Saved data entries
--- START ---

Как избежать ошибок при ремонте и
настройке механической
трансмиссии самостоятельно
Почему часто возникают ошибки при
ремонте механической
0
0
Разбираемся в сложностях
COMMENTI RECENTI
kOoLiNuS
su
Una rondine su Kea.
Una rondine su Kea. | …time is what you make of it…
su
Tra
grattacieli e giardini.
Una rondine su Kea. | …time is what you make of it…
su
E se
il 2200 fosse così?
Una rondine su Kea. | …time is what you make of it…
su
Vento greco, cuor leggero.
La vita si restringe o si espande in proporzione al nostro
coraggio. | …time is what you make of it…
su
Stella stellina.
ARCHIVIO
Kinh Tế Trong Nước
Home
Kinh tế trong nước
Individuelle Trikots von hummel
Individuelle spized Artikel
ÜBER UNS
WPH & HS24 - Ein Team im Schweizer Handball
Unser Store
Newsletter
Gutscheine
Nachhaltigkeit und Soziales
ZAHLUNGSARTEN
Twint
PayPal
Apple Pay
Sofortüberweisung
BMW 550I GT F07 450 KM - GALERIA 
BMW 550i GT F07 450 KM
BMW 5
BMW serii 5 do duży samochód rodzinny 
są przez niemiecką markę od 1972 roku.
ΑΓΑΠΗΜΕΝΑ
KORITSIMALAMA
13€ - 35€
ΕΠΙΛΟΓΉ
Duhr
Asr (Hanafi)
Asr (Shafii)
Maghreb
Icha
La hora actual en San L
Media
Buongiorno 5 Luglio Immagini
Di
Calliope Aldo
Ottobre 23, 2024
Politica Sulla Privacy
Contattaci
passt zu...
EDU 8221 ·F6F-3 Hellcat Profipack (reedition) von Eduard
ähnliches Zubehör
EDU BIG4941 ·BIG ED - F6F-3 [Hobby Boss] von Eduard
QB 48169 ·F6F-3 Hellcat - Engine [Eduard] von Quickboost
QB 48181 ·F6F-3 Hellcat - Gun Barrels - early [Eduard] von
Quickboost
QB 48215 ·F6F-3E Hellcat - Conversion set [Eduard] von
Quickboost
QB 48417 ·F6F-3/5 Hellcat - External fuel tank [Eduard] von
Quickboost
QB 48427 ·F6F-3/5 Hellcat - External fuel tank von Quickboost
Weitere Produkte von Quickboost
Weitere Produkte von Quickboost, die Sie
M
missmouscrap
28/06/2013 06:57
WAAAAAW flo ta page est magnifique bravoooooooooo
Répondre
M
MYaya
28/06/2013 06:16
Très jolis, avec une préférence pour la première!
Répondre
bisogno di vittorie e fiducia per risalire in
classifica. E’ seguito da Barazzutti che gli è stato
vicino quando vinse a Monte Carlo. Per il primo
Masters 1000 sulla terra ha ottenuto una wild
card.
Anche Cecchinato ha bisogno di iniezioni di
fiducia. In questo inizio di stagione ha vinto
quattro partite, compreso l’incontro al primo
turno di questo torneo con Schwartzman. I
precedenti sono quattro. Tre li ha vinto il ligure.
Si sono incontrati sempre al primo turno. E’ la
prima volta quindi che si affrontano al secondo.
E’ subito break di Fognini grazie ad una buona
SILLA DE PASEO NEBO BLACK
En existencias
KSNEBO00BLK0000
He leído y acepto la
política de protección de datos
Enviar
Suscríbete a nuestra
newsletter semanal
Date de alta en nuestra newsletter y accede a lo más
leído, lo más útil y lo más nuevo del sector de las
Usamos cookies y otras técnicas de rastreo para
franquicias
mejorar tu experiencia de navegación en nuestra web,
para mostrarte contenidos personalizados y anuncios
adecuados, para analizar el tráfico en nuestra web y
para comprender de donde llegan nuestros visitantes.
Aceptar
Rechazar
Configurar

--- END ---

Exercise requirements
Going back over the entries above, copy word for word every line from the one that has "Buongiorno 5 Luglio Immagini" on through the one that has "prima volta quindi".

Solution
Buongiorno 5 Luglio Immagini
Di
Calliope Aldo
Ottobre 23, 2024
Politica Sulla Privacy
Contattaci
passt zu...
EDU 8221 ·F6F-3 Hellcat Profipack (reedition) von Eduard
ähnliches Zubehör
EDU BIG4941 ·BIG ED - F6F-3 [Hobby Boss] von Eduard
QB 48169 ·F6F-3 Hellcat - Engine [Eduard] von Quickboost
QB 48181 ·F6F-3 Hellcat - Gun Barrels - early [Eduard] von
Quickboost
QB 48215 ·F6F-3E Hellcat - Conversion set [Eduard] von
Quickboost
QB 48417 ·F6F-3/5 Hellcat - External fuel tank [Eduard] von
Quickboost
QB 48427 ·F6F-3/5 Hellcat - External fuel tank von Quickboost
Weitere Produkte von Quickboost
Weitere Produkte von Quickboost, die Sie
M
missmouscrap
28/06/2013 06:57
WAAAAAW flo ta page est magnifique bravoooooooooo
Répondre
M
MYaya
28/06/2013 06:16
Très jolis, avec une préférence pour la première!
Répondre
bisogno di vittorie e fiducia per risalire in
classifica. E’ seguito da Barazzutti che gli è stato
vicino quando vinse a Monte Carlo. Per il primo
Masters 1000 sulla terra ha ottenuto una wild
card.
Anche Cecchinato ha bisogno di iniezioni di
fiducia. In questo inizio di stagione ha vinto
quattro partite, compreso l’incontro al primo
turno di questo torneo con Schwartzman. I
precedenti sono quattro. Tre li ha vinto il ligure.
Si sono incontrati sempre al primo turno. E’ la
prima volta quindi che si affrontano al secondo.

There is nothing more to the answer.